Join tabular data to geographic boundaries — ipums_shape

These functions are analogous to dplyr's joins, except that:

They operate on a data frame and an sf object
They retain the variable attributes provided in IPUMS files and loaded by ipumsr data-reading functions
They handle minor incompatibilities between attributes in spatial and tabular data that emerge in some IPUMS files

Usage

ipums_shape_left_join(
  data,
  shape_data,
  by,
  suffix = c("", "SHAPE"),
  verbose = TRUE
)

ipums_shape_right_join(
  data,
  shape_data,
  by,
  suffix = c("", "SHAPE"),
  verbose = TRUE
)

ipums_shape_inner_join(
  data,
  shape_data,
  by,
  suffix = c("", "SHAPE"),
  verbose = TRUE
)

ipums_shape_full_join(
  data,
  shape_data,
  by,
  suffix = c("", "SHAPE"),
  verbose = TRUE
)

Arguments

data

A tibble or data frame. Typically, this will contain data that has been aggregated to a specific geographic level.

shape_data

An sf object loaded with read_ipums_sf().

by

Character vector of variables to join by. See dplyr::left_join() for syntax.

suffix

If there are non-joined duplicate variables in the two data sources, these suffixes will be added to the output to disambiguate them. Should be a character vector of length 2.
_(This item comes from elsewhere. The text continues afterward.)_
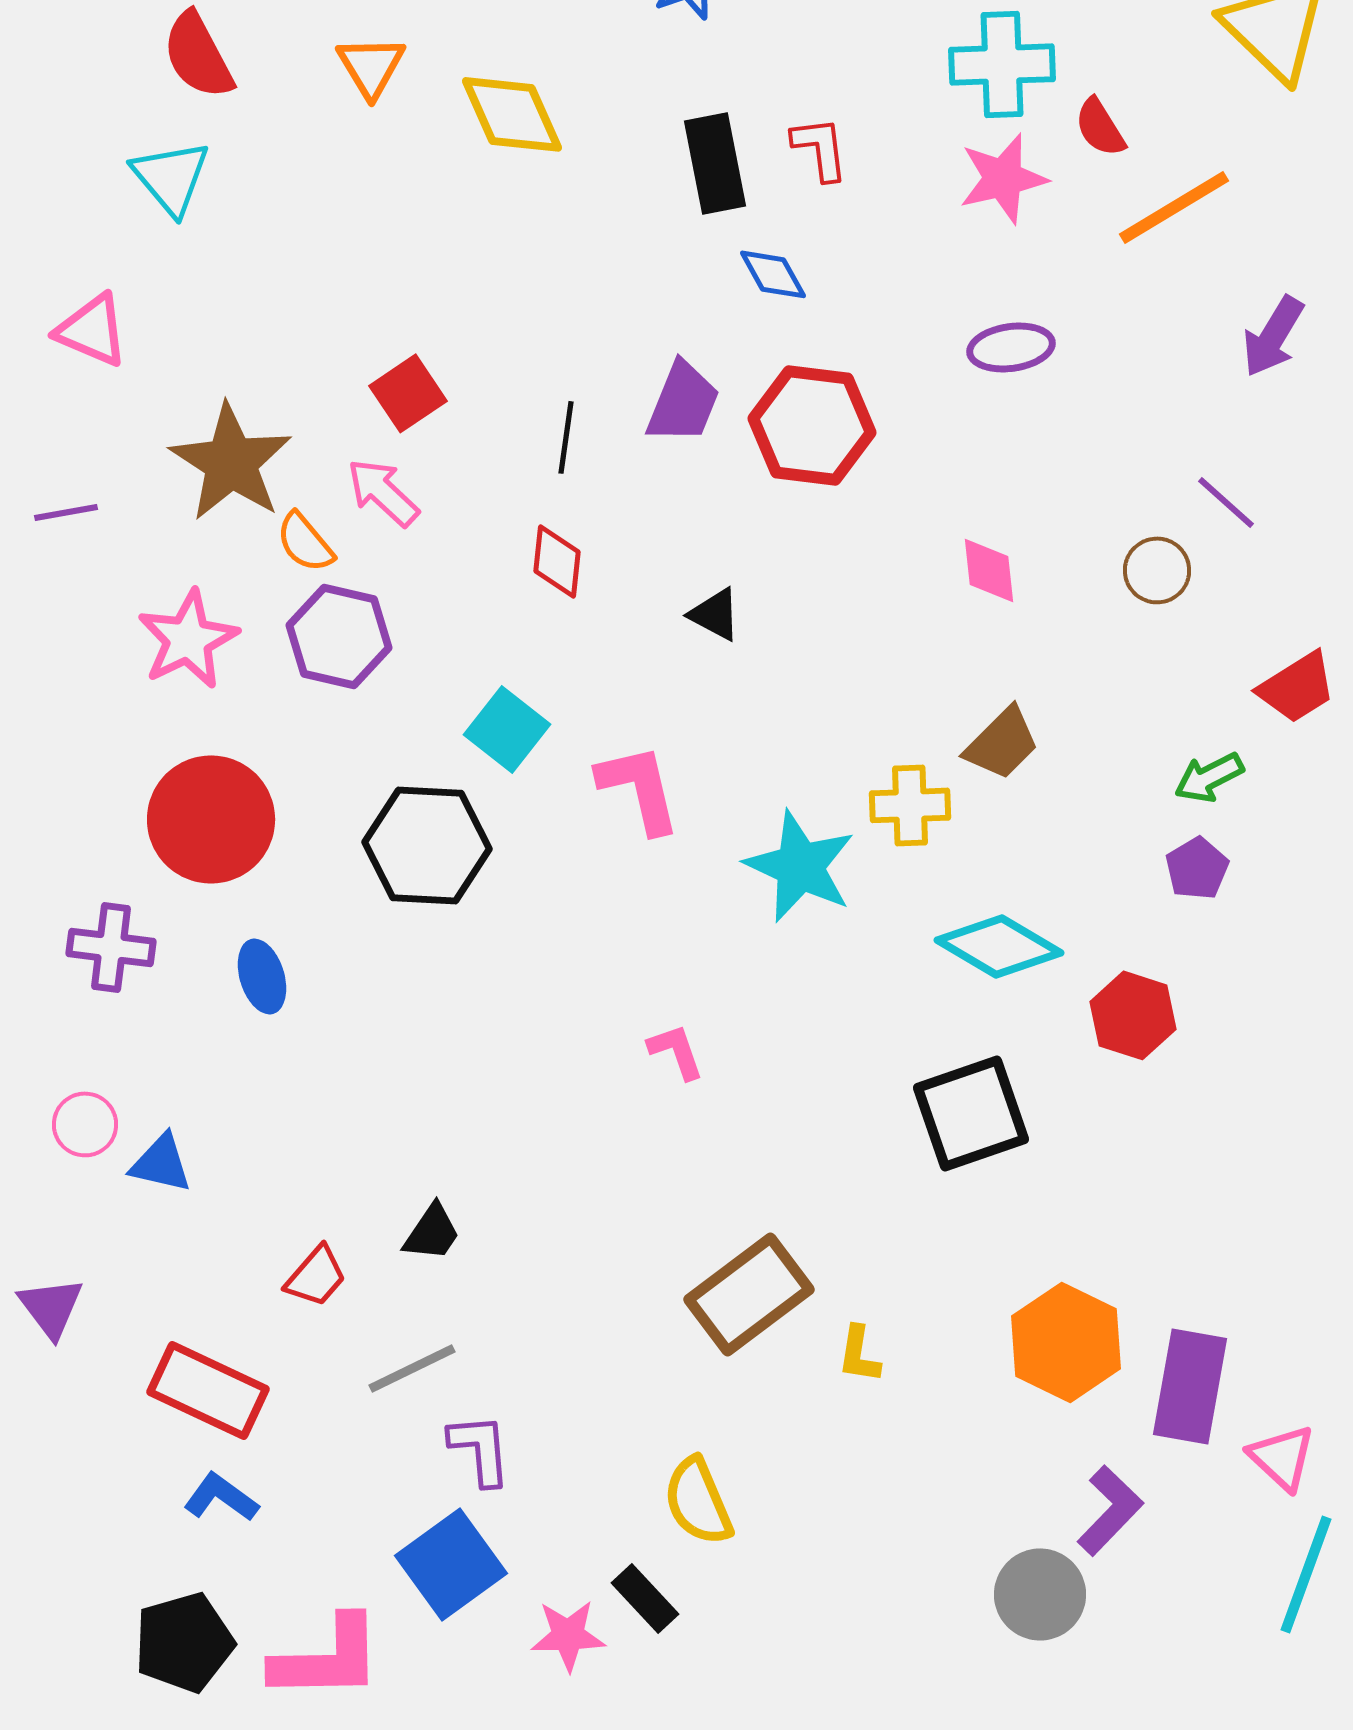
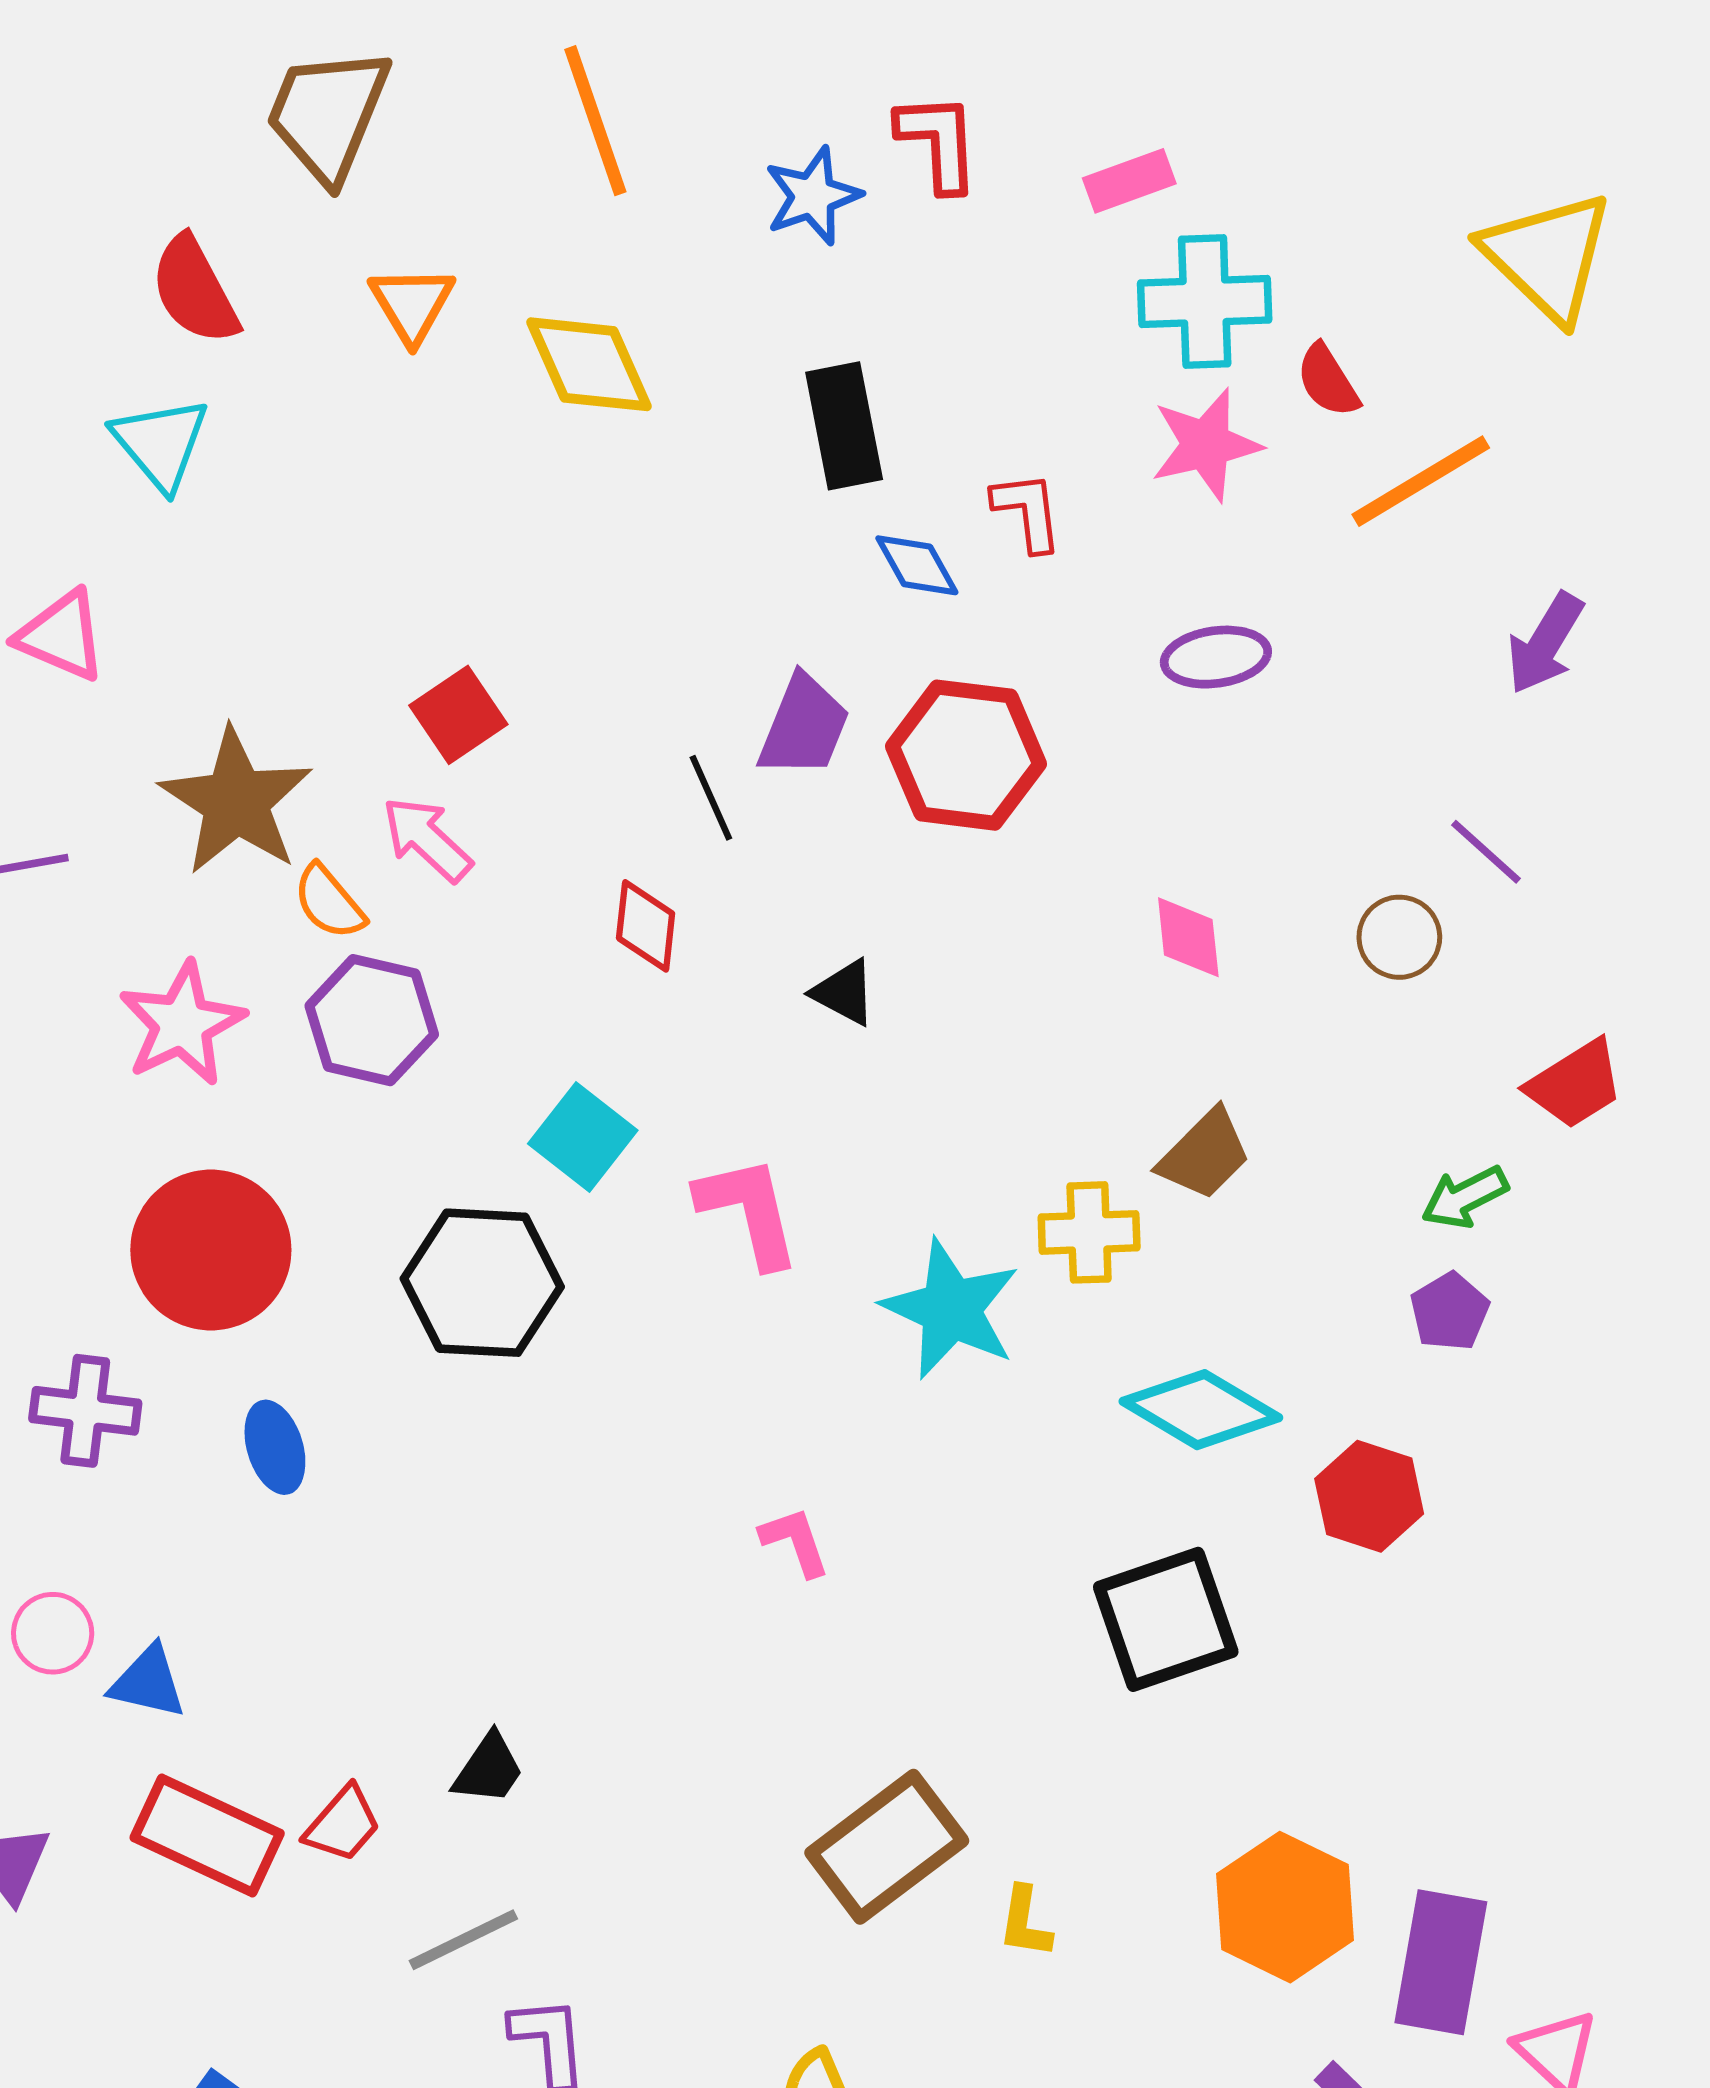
red L-shape: (820, 148) -> (1027, 511), moved
black line: (566, 437) -> (711, 798), moved, turned -32
red rectangle: (208, 1390) -> (207, 1835), moved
Defaults to adding the "SHAPE" suffix to duplicated variables in shape_file.

verbose

If TRUE, display information about any geometries that were unmatched during the join.

Value

An sf object containing the joined data

Examples

data <- read_ipums_agg(
  ipums_example("nhgis0972_csv.zip"),
  verbose = FALSE
)

sf_data <- read_ipums_sf(ipums_example("nhgis0972_shape_small.zip"))
joined_data <- ipums_shape_inner_join(data, sf_data, by = "GISJOIN")

colnames(joined_data)
#>  [1] "GISJOIN"    "YEAR"       "STUSAB"     "CMSA"       "DIVISIONA" 
#>  [6] "MSA_CMSAA"  "PMSA"       "PMSAA"      "REGIONA"    "STATEA"    
#> [11] "AREALAND"   "AREAWAT"    "ANPSADPI"   "FUNCSTAT"   "INTPTLAT"  
#> [16] "INTPTLNG"   "PSADC"      "D6Z001"     "D6Z002"     "D6Z003"    
#> [21] "D6Z004"     "D6Z005"     "D6Z006"     "D6Z007"     "D6Z008"    
#> [26] "PMSASHAPE"  "MSACMSA"    "ALTCMSA"    "GISJOIN2"   "SHAPE_AREA"
#> [31] "SHAPE_LEN"  "GISJOIN3"   "geometry"